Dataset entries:

───

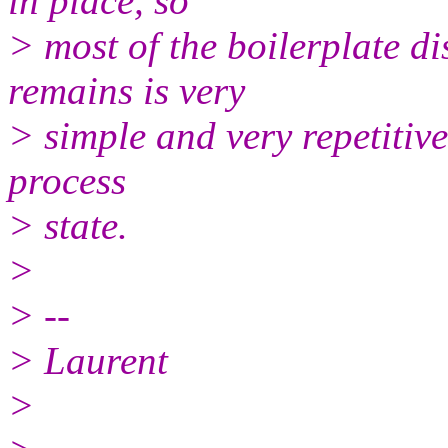
in place, so
> most of the boilerplate d
remains is very
> simple and very repetitive 
process
> state.
>
> --
> Laurent
>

───

- _Activity_:
All lines of the records above that contain the word "very" are to be copied out.

- _Exercise output_:
remains is very
> simple and very repetitive 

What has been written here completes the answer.